The fourth quarter 13F filing of Veritas shows it had $3.131 billion assets under management. Its portfolio was composed of only 22 stocks. It did not initiate a new position, but rather increased its stake in 12. Among the big buys of Veritas to add to its existing holdings were Microsoft Corporation (NASDAQ:MSFT), Citigroup Inc. (NYSE:C), BP plc (ADR) (NYSE:BP), UnitedHealth Group Inc. (NYSE:UNH), and Google Inc (NASDAQ:GOOG). Let’s see how these stocks are performing.
Sources: Finviz.com and whalewisdom.com; prices as of Jan. 31, 2013
Microsoft Corporation (NASDAQ:MSFT)
Veritas increased its stake in Microsoft by 60 percent in the fourth quarter, bringing the shares of Microsoft to 14.01% of its portfolio. It is currently the firm’s top holding. Veritas had concretely exhibited the discipline of buying low when the company’s stock price went into a dive during the end of the year. The share price has improved ever since; a brilliant move so far for Veritas.
Microsoft’s growth prospects are encouraging. The EPS growth estimate for the next year is 10.88%, a significant recovery from the contraction in its EPS this year. The company remains a highly attractive addition to every portfolio with a resurrected profit margin of 21.20%, a sound financial state, and healthy pricing (as shown by a P/E ratio of 15.30 and a forward P/E of 8.81). These add to the fact that it is one of the stocks highly favored for its impressive dividend payment record. The annualized payment has been increasing consistently by an average of about 14% within the last 7 seven years.
Citigroup Inc. (NYSE:C)
Veritas also increased its stake in Citigroup by 14 percent during the last quarter of 2012. The firm’s fourth-largest holding comprised 8.97% of its total portfolio.
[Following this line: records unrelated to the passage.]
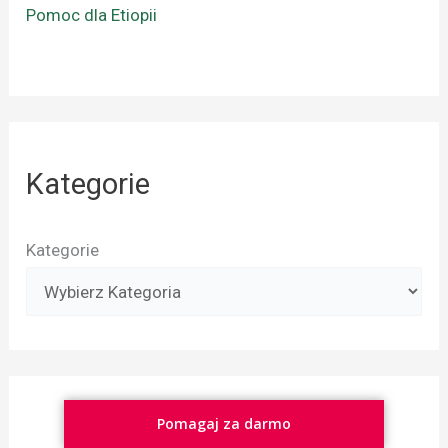
Pomoc dla Etiopii
Kategorie
Kategorie
Pomagaj za darmo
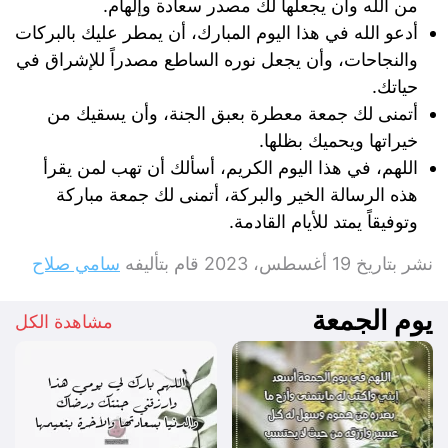
من الله وأن يجعلها لك مصدر سعادة وإلهام.
أدعو الله في هذا اليوم المبارك، أن يمطر عليك بالبركات
والنجاحات، وأن يجعل نوره الساطع مصدراً للإشراق في
حياتك.
أتمنى لك جمعة معطرة بعبق الجنة، وأن يسقيك من
خيراتها ويحميك بظلها.
اللهم، في هذا اليوم الكريم، أسألك أن تهب لمن يقرأ
هذه الرسالة الخير والبركة، أتمنى لك جمعة مباركة
وتوفيقاً يمتد للأيام القادمة.
نشر بتاريخ
19 أغسطس، 2023
قام بتأليفه
سامي صلاح
يوم الجمعة
مشاهدة الكل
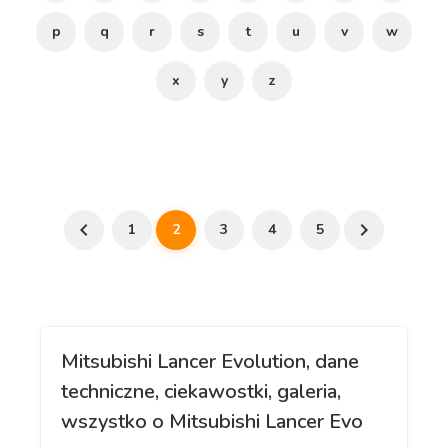
p
q
r
s
t
u
v
w
x
y
z
1
2
3
4
5
Mitsubishi Lancer Evolution, dane
techniczne, ciekawostki, galeria,
wszystko o Mitsubishi Lancer Evo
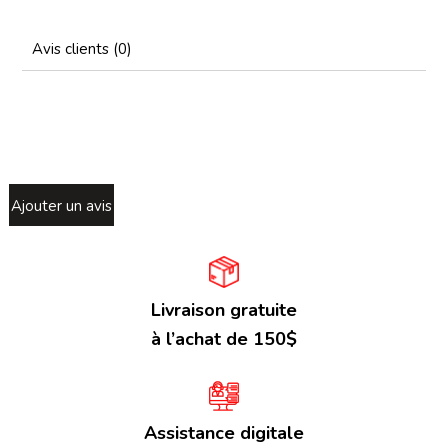
Avis clients (0)
Ajouter un avis
Livraison gratuite
à l’achat de 150$
Assistance digitale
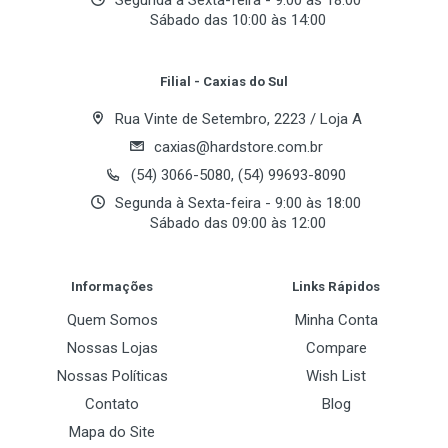
Segunda à Sexta-feira - 9:00 às 18:00
Sábado das 10:00 às 14:00
Chipset
Your Review
Chipset
Filial - Caxias do Sul
ATI Radeon Xpress 200
Rua Vinte de Setembro, 2223 / Loja A
Southbridge
caxias@hardstore.com.br
ULI M1573
(54) 3066-5080, (54) 99693-8090
Segunda à Sexta-feira - 9:00 às 18:00
Sábado das 09:00 às 12:00
Memória
Post Your Review
Bancos de Memoria
Informações
Links Rápidos
2 x 184-pinos DIMM
Quem Somos
Minha Conta
Frequencia de Memoria
Nossas Lojas
Compare
DDR 400 MHz
Nossas Políticas
Wish List
Contato
Blog
Maximo de Memoria Suportado
Mapa do Site
2GB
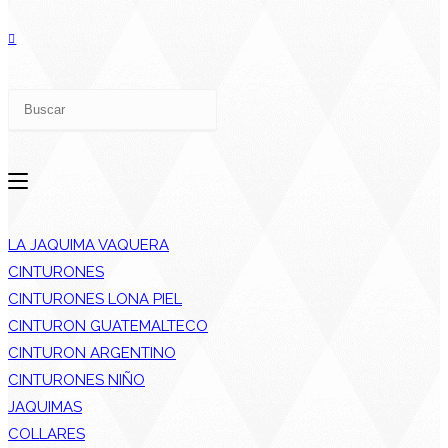
LA JAQUIMA VAQUERA
CINTURONES
CINTURONES LONA PIEL
CINTURON GUATEMALTECO
CINTURON ARGENTINO
CINTURONES NIÑO
JAQUIMAS
COLLARES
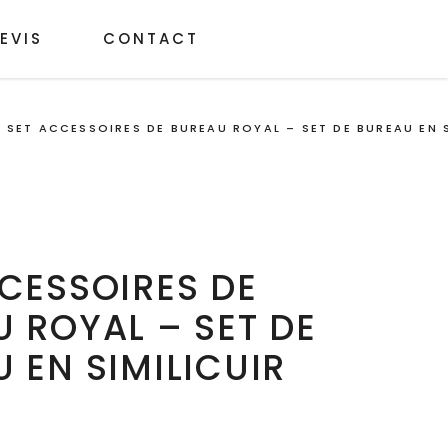
EVIS
CONTACT
/
SET ACCESSOIRES DE BUREAU ROYAL – SET DE BUREAU EN S
CESSOIRES DE
 ROYAL – SET DE
 EN SIMILICUIR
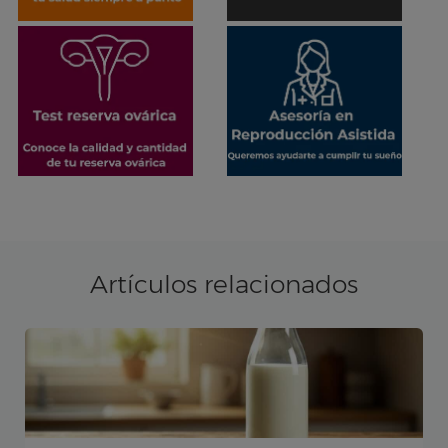
Artículos relacionados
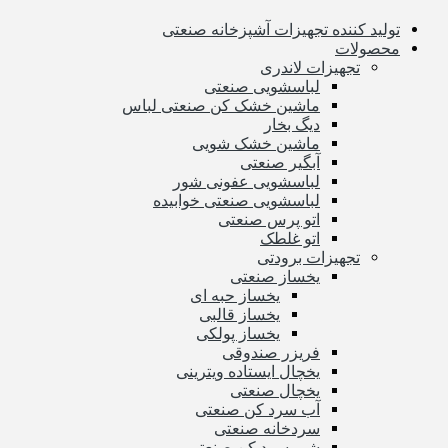
تولید کننده تجهیزات آشپزخانه صنعتی
محصولات
تجهیزات لاندری
لباسشویی صنعتی
ماشین خشک کن صنعتی لباس
دیگ بخار
ماشین خشک شویی
آبگیر صنعتی
لباسشویی عفونی شور
لباسشویی صنعتی خوابیده
اتو پرس صنعتی
اتو غلطک
تجهیزات برودتی
یخساز صنعتی
یخساز حبه ای
یخساز قالبی
یخساز پولکی
فریزر صندوقی
یخچال ایستاده ویترینی
یخچال صنعتی
آب سرد کن صنعتی
سردخانه صنعتی
شیر سرد کن صنعتی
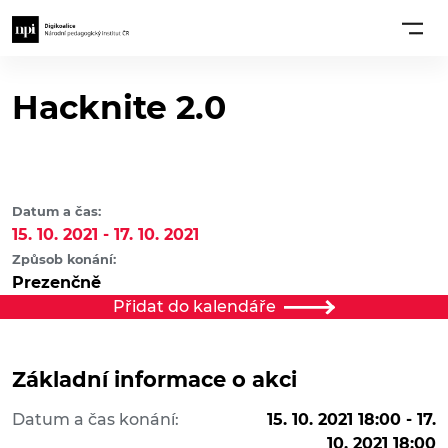
Hacknite 2.0
Datum a čas:
15. 10. 2021 - 17. 10. 2021
Způsob konání:
Prezenčně
Přidat do kalendáře
Základní informace o akci
Datum a čas konání:
15. 10. 2021 18:00 - 17.
10. 2021 18:00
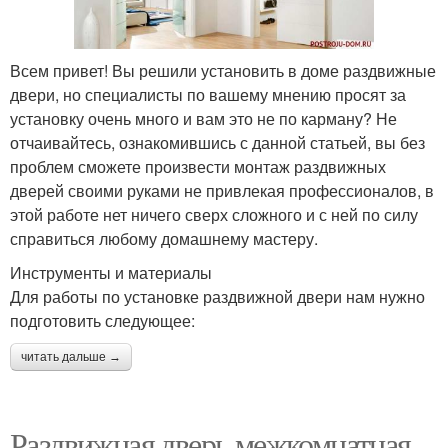
Всем привет! Вы решили установить в доме раздвижные
двери, но специалисты по вашему мнению просят за
установку очень много и вам это не по карману? Не
отчаивайтесь, ознакомившись с данной статьей, вы без
проблем сможете произвести монтаж раздвижных
дверей своими руками не привлекая профессионалов, в
этой работе нет ничего сверх сложного и с ней по силу
справиться любому домашнему мастеру.
Инструменты и материалы
Для работы по установке раздвижной двери нам нужно
подготовить следующее:
читать дальше →
Раздвижная дверь межкомнатная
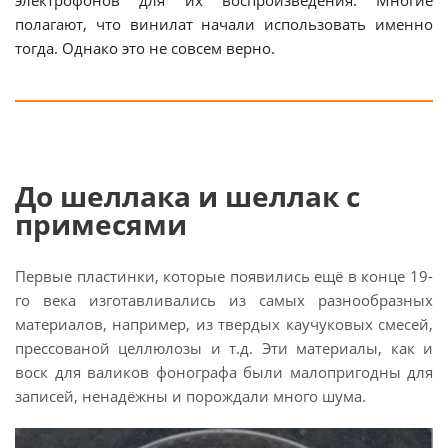
электрофонов для их воспроизведения. Многие
полагают, что винилат начали использовать именно
тогда. Однако это не совсем верно.
До шеллака и шеллак с
примесями
Первые пластинки, которые появились ещё в конце 19-
го века изготавливались из самых разнообразных
материалов, например, из твердых каучуковых смесей,
прессованой целлюлозы и т.д. Эти материалы, как и
воск для валиков фонографа были малопригодны для
записей, ненадёжны и порождали много шума.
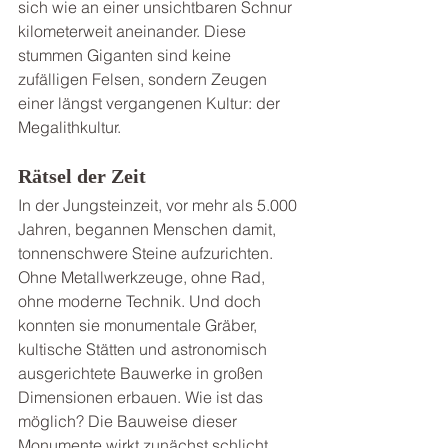
sich wie an einer unsichtbaren Schnur 
kilometerweit aneinander. Diese 
stummen Giganten sind keine 
zufälligen Felsen, sondern Zeugen 
einer längst vergangenen Kultur: der 
Megalithkultur.
Rätsel der Zeit
In der Jungsteinzeit, vor mehr als 5.000 
Jahren, begannen Menschen damit, 
tonnenschwere Steine aufzurichten. 
Ohne Metallwerkzeuge, ohne Rad, 
ohne moderne Technik. Und doch 
konnten sie monumentale Gräber, 
kultische Stätten und astronomisch 
ausgerichtete Bauwerke in großen 
Dimensionen erbauen. Wie ist das 
möglich? Die Bauweise dieser 
Monumente wirkt zunächst schlicht, 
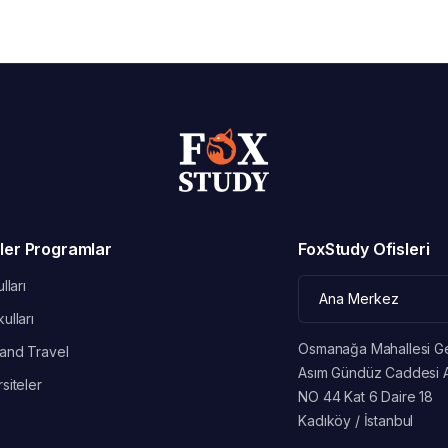
ler Programlar
FoxStudy Ofisleri
lları
ulları
Osmanağa Mahallesi G
and Travel
Asım Gündüz Caddesi 
siteler
NO 44 Kat 6 Daire 18
Kadıköy / İstanbul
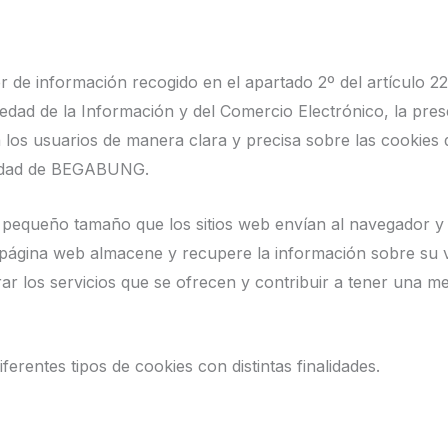
 de información recogido en el apartado 2º del artículo 22
ciedad de la Información y del Comercio Electrónico, la pre
a los usuarios de manera clara y precisa sobre las cookies 
iedad de BEGABUNG.
 pequeño tamaño que los sitios web envían al navegador y
página web almacene y recupere la información sobre su vi
ar los servicios que se ofrecen y contribuir a tener una me
iferentes tipos de cookies con distintas finalidades.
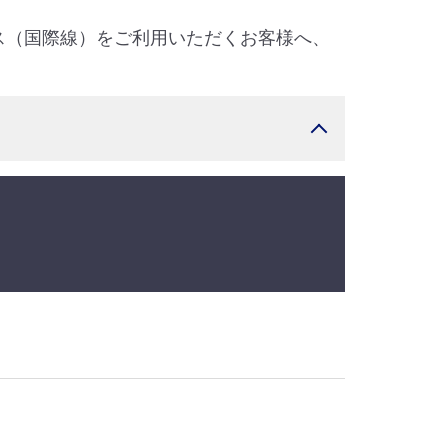
ラス（国際線）をご利用いただくお客様へ、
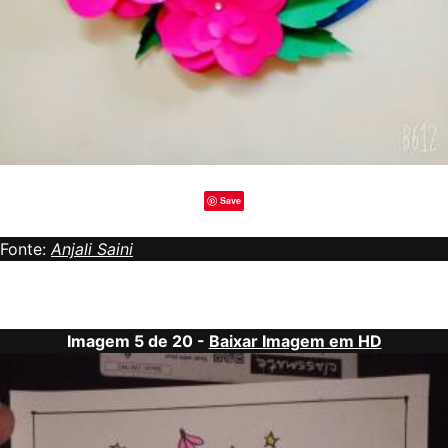
Save
Fonte:
Anjali Saini
Imagem 5 de 20 -
Baixar Imagem em HD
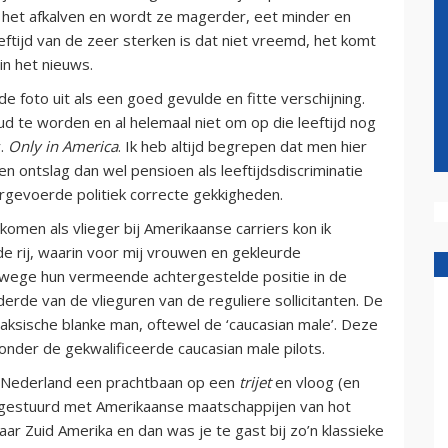
n het afkalven en wordt ze magerder, eet minder en
eftijd van de zeer sterken is dat niet vreemd, het komt
in het nieuws.
 foto uit als een goed gevulde en fitte verschijning.
oud te worden en al helemaal niet om op die leeftijd nog
r.
Only in America
. Ik heb altijd begrepen dat men hier
n ontslag dan wel pensioen als leeftijdsdiscriminatie
orgevoerde politiek correcte gekkigheden.
omen als vlieger bij Amerikaanse carriers kon ik
de rij, waarin voor mij vrouwen en gekleurde
wege hun vermeende achtergestelde positie in de
derde van de vlieguren van de reguliere sollicitanten. De
aksische blanke man, oftewel de ‘caucasian male’. Deze
onder de gekwalificeerde caucasian male pilots.
g in Nederland een prachtbaan op een
trijet
en vloog (en
pgestuurd met Amerikaanse maatschappijen van hot
r Zuid Amerika en dan was je te gast bij zo’n klassieke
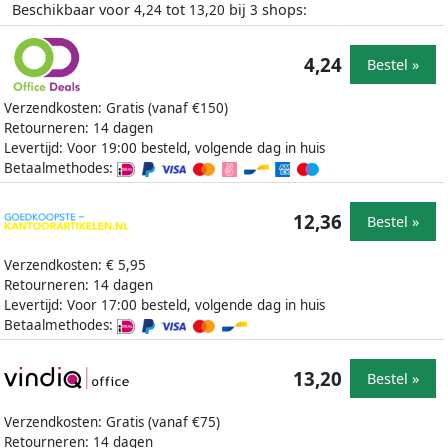
Beschikbaar voor
tot
bij
shops:
4,24
13,20
3
4,24
Bestel »
Verzendkosten: Gratis (vanaf €150)
Retourneren: 14 dagen
Levertijd: Voor 19:00 besteld, volgende dag in huis
Betaalmethodes:
12,36
Bestel »
Verzendkosten: € 5,95
Retourneren: 14 dagen
Levertijd: Voor 17:00 besteld, volgende dag in huis
Betaalmethodes:
13,20
Bestel »
Verzendkosten: Gratis (vanaf €75)
Retourneren: 14 dagen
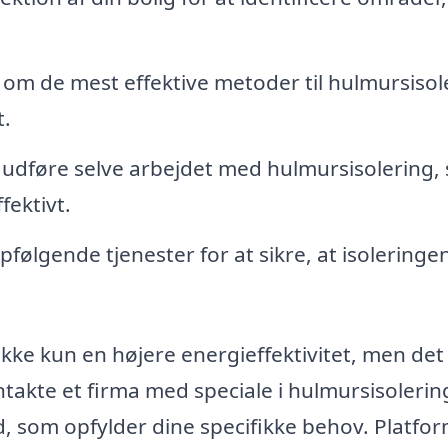
 om de mest effektive metoder til hulmursisol
t.
at udføre selve arbejdet med hulmursisolering,
fektivt.
følgende tjenester for at sikre, at isoleringe
 ikke kun en højere energieffektivitet, men det
takte et firma med speciale i hulmursisolering
d, som opfylder dine specifikke behov. Platfo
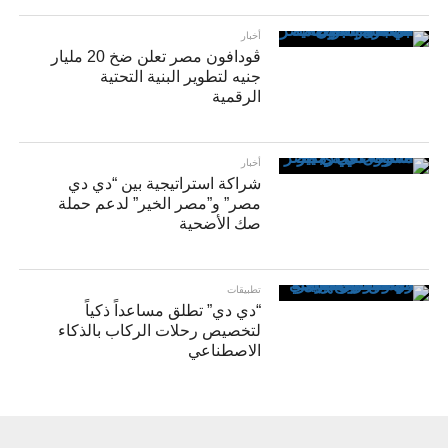
أخبار
ڤودافون مصر تعلن ضخ 20 مليار
جنيه لتطوير البنية التحتية
الرقمية
أخبار
شراكة استراتيجية بين “دي دي
مصر” و”مصر الخير” لدعم حملة
صك الأضحية
تطبيقات
“دي دي” تطلق مساعداً ذكياً
لتخصيص رحلات الركاب بالذكاء
الاصطناعي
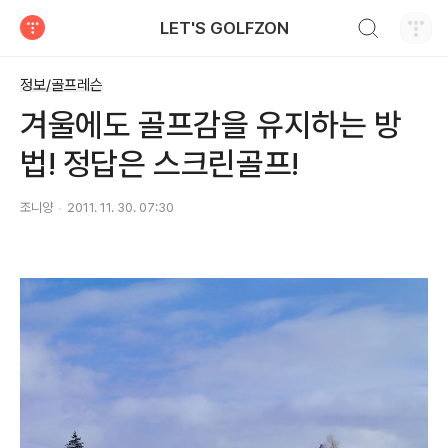
검색하기
LET'S GOLFZON
티스토리
정보/골프레슨
겨울에도 골프감을 유지하는 방
법! 정답은 스크린골프!
조니양
2011. 11. 30. 07:30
The fund manager initiated its position in Citigroup in the fourth quarter of 2011 and has been increasing its shares ever since.
Although the company experienced negative growth this year (-30.60%), the growth estimate for next year is 12.83%. The company faces challenges with its declining revenues. Nonetheless, it remains strong in terms of profitability. Also, while its operations are still largely financed by debt, the ratio has been declining. As of Jan. 30, 2013, the debt-equity ratio is 2.66, lower than last year’s first quarter-end ratio at 3.226. Citigroup currently has a healthy P/E ratio of 16.85 and a PEG of 1.45. Meanwhile, the dividend amount, which used to be as high as $0.54, has now stabilized at $0.01 per share.